How are Abdominal Migraines Treated?

Unfortunately there is not a lot of studies that have adequately assessed the treatment of abdominal migraines. Reassurance that there is no major abdominal pathology occurring and trigger avoidance (especially foods high in amines or xanthines) may be successful. Healthy sleep habits, adequate fluids, and avoiding stress when possible may also be helpful.

For an acute attack, Tylenol (acetaminophen) or ibuprofen can be useful, if given early enough. Nasal sumatriptan also has been shown to be effective in treating acute abdominal migraines.
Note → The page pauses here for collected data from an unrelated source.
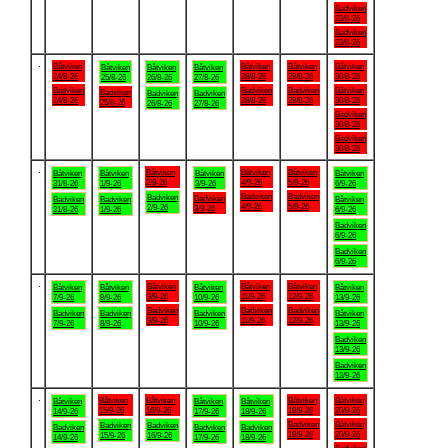
Badviken
23/8-26
Badviken
23/8-26
.
Båtviken
Båtviken
Båtviken
Båtviken
Båtviken
Båtviken
Båtviken
24/8-26
28/8-26
29/8-26
30/8-26
25/8-26
26/8-26
27/8-26
Badviken
Badviken
Badviken
Båtviken
Badviken
Badviken
Badviken
24/8-26
28/8-26
29/8-26
30/8-26
25/8-26
26/8-26
27/8-26
Badviken
30/8-26
Badviken
30/8-26
.
Båtviken
Båtviken
Båtviken
Båtviken
Båtviken
Båtviken
Båtviken
2/9-26
4/9-26
5/9-26
31/8-26
1/9-26
3/9-26
6/9-26
Badviken
Badviken
Badviken
Badviken
Badviken
Badviken
Båtviken
4/9-26
5/9-26
2/9-26
3/9-26
31/8-26
1/9-26
6/9-26
Badviken
6/9-26
Badviken
6/9-26
.
Båtviken
Båtviken
Båtviken
Båtviken
Båtviken
Båtviken
Båtviken
9/9-26
11/9-26
12/9-26
7/9-26
8/9-26
10/9-26
13/9-26
Badviken
Badviken
Badviken
Badviken
Badviken
Badviken
Båtviken
9/9-26
11/9-26
12/9-26
7/9-26
8/9-26
10/9-26
13/9-26
Badviken
13/9-26
Badviken
13/9-26
.
Båtviken
Båtviken
Båtviken
Båtviken
Båtviken
Båtviken
Båtviken
15/9-26
16/9-26
19/9-26
20/9-26
14/9-26
17/9-26
18/9-26
Badviken
Båtviken
Badviken
Badviken
Badviken
Badviken
Badviken
19/9-26
20/9-26
15/9-26
16/9-26
14/9-26
17/9-26
18/9-26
Medications that have been found to be effective in preventing abdominal migraines for children include:

  • Cryproheptadine
  • Pizotifen syrup
  • Propranolol (a beta-blocker)

For adults, topiramate (Topamax) may be a reasonable option for preventing abdominal migraines, according to one study in Annals of Pharmacotherapy.

A Word From Tips For Healthy Living

Chronic abdominal pain in children can have a significant negative impact on their quality of life and interfere greatly with their peer relationships and school and social functions. If you or your child has chronic, recurrent abdominal pain, please be sure to undergo a thorough workup by a gastrointestinal specialist.